Der Dené-Sprachfamilie, zu der sowohl die in Alaska gesprochene Tlingit- als auch die Athabaskan-Sprache gehören, werden auch Verbindungen zu den Ländern des ehemaligen Russischen Reiches nachgesagt, in diesem Falle bis ins tiefe Sibirien. 

Im Jahr 2008 stellte der Linguist Edward Vajda die Hypothese einer Verbindung zwischen den Dené-Sprachen und denen, die in der Region Jenissei in Nordsibirien gesprochen werden, auf. Nicht zum ersten Mal wurde diese Hypothese aufgestellt. Bereits zu Beginn des 20. Jahrhunderts fasste man sie zur Dené-Jenisseischen Sprachfamilie zusammen. Laut Vajda könnten die Vorfahren beider Völker aus Sibirien stammen. Das passt zu der Vermutung, dass Nordasiaten über die Beringstraße nach Nordamerika kamen und aus ihnen verschiedene Stämme hervorgegangen sind, die wir heute noch kennen. 

Die Eskimo-Aleuten-Sprachfamilie, deren bekannteste Sprecher die Inuit in Kanada und auf Grönland sind, hat ebenfalls Verbindungen nach Sibirien in Form von Yupik, einer gefährdeten Sprache, die nur noch im abgelegenen russischen Autonomen Kreis (Okrug) Tschukotka gesprochen wird.

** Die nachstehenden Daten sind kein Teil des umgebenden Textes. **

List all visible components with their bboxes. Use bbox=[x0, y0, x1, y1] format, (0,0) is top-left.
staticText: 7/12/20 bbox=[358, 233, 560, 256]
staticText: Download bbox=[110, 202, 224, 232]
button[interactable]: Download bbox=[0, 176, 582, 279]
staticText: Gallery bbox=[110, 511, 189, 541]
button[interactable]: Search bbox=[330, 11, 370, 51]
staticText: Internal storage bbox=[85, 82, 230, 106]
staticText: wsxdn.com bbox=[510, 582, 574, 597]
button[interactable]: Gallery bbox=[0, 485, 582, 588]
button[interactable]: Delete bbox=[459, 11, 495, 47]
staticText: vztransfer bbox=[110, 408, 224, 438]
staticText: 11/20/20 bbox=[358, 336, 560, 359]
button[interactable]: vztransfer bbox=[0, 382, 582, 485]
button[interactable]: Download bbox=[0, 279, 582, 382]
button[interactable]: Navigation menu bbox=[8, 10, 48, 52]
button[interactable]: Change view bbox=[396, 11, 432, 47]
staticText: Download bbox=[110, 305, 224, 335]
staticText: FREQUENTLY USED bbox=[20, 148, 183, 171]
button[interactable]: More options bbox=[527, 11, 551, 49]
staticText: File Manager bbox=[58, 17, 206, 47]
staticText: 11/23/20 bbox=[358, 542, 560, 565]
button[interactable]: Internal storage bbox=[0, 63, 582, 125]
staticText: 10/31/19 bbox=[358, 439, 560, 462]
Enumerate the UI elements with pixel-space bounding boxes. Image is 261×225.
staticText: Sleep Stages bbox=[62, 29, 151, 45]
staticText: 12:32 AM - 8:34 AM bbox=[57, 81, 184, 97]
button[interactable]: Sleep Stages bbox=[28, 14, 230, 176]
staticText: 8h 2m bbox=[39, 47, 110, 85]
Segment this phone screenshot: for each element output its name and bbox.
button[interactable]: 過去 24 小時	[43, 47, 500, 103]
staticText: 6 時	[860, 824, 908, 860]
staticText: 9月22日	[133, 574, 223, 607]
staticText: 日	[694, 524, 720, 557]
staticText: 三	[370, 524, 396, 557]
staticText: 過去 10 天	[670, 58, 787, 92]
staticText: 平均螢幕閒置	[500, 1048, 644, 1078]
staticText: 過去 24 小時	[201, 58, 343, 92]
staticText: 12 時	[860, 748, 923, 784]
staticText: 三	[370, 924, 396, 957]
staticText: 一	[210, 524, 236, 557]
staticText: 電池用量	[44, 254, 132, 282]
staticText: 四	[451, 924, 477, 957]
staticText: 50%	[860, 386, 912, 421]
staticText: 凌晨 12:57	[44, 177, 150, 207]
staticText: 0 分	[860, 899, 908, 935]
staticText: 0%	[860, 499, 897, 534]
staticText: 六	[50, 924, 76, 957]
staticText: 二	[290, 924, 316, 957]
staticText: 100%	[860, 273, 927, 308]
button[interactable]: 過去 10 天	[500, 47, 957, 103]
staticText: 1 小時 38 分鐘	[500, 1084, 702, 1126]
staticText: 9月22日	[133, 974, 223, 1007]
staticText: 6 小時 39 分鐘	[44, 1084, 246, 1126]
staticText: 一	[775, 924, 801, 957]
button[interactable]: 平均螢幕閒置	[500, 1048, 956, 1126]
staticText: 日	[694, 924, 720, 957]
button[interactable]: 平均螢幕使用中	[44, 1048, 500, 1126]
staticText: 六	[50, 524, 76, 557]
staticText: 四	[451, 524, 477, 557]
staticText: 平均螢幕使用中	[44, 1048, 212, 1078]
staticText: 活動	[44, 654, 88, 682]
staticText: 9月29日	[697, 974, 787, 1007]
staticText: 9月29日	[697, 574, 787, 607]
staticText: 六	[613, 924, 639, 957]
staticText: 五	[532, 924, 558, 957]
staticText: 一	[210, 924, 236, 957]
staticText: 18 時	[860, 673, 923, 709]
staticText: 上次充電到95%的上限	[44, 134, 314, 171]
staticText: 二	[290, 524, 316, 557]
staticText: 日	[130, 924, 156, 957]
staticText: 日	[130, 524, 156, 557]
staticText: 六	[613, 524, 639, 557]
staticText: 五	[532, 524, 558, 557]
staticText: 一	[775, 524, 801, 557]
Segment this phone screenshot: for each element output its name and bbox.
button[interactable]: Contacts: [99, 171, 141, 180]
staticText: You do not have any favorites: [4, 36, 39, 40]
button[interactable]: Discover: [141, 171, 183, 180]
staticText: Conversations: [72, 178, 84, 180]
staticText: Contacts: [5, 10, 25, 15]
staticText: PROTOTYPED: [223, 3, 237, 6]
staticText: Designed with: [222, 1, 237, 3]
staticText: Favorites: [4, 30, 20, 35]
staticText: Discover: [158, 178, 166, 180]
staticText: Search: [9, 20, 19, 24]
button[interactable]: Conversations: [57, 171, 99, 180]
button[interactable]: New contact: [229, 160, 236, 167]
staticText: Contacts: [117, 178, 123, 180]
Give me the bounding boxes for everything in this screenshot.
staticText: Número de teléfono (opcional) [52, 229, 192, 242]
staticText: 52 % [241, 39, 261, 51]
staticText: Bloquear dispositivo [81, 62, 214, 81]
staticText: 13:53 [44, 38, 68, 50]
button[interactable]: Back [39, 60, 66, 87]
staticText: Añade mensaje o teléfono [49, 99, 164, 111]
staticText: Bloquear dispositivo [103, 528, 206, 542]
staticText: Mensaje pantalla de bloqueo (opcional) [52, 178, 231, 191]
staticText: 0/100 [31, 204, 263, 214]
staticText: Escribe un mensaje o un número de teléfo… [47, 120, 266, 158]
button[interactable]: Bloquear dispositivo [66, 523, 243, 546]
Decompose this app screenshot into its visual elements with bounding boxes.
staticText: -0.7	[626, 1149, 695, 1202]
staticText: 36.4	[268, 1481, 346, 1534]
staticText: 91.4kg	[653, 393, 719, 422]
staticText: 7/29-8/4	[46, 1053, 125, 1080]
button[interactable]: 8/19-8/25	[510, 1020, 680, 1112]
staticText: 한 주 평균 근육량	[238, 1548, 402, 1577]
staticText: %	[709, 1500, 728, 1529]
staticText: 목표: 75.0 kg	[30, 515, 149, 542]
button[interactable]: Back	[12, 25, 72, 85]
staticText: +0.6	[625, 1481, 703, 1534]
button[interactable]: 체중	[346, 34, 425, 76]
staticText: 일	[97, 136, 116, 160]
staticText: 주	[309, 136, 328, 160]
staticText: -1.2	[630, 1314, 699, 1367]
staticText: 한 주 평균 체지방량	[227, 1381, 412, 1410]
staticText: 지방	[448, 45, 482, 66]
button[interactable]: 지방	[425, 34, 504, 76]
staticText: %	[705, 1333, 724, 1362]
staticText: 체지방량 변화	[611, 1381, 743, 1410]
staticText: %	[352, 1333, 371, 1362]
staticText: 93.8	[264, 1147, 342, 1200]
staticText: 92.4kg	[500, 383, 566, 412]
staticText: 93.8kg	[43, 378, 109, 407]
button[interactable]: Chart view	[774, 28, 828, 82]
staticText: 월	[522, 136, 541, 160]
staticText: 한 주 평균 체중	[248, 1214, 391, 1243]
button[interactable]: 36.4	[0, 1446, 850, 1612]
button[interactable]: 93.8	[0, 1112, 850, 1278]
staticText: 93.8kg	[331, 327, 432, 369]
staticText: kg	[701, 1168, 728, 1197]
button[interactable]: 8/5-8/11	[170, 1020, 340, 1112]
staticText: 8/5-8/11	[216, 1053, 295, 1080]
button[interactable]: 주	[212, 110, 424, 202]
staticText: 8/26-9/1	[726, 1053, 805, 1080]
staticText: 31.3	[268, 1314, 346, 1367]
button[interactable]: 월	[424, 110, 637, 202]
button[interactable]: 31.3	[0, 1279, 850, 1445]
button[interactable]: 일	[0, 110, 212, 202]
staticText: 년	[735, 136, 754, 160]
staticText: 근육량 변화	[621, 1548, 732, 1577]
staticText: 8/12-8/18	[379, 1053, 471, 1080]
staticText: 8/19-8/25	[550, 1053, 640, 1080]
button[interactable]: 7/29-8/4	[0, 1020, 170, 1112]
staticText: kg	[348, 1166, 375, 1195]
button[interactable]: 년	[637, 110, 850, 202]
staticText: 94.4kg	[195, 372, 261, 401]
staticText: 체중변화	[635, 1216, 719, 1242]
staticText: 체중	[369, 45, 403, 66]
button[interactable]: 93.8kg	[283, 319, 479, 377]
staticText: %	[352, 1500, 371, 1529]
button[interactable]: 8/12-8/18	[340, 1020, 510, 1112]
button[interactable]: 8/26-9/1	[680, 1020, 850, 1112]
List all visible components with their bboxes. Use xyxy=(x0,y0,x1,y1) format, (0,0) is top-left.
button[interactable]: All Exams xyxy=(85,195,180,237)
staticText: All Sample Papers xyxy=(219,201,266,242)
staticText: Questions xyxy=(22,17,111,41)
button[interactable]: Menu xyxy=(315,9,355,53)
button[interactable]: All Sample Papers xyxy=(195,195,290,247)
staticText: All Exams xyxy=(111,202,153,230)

In diesem Fall wurde die in ihrer Heimat schon fast ausgestorbene sibirische Sprache in den Weiten der nordamerikanischen Arktis wiederbelebt. 

Während die beiden oben genannten Thesen in der sprachwissenschaftlichen Gemeinschaft Zustimmung fanden, gibt es andere, die als wesentlich ausgefallener gelten. Ein Beispiel dafür ist der Vorschlag für eine uralosibirische Sprachfamilie, die die Inuit- und Aleuten-Sprachen mit den Sprachen des russischen Urals verbindet. Solche Theorien einer übergeordneten Sprachfamilie stoßen jedoch auf akademisches Misstrauen. 

Ninilchik-Russisch heute 

Kenai, Alaska

Es gibt heute im Dorf nur noch wenige Sprecher von Ninilchik-Russisch. Ein Forscherpaar aus Moskau, Mira Bergelson und Andrei Kibrik, besuchte das Dorf in den 90er Jahren. 

„Die Bewohner haben die englischsprachige Schule besucht“, erzählte Bergelson 2013 in einem Interview. „Sie gab es seit den 1930er Jahren. Sie ersetzte die um 1917 geschlossene russisch-orthodoxe Schule der Pfarrgemeinde.“ 

Nachkommen der Kwasnikows und Oskolkow leben jedoch noch immer in Ninilchik und haben mit Linguisten zusammengearbeitet, die zahlreiche Begriffe notiert und auch Tonaufnahmen gemacht haben, um Aussprache und Akzent zu dokumentieren, die für das heutige russische Ohr durchaus fremd klingen. Einige davon finden Sie online in der Ninilchik-Russisch-Datenbank.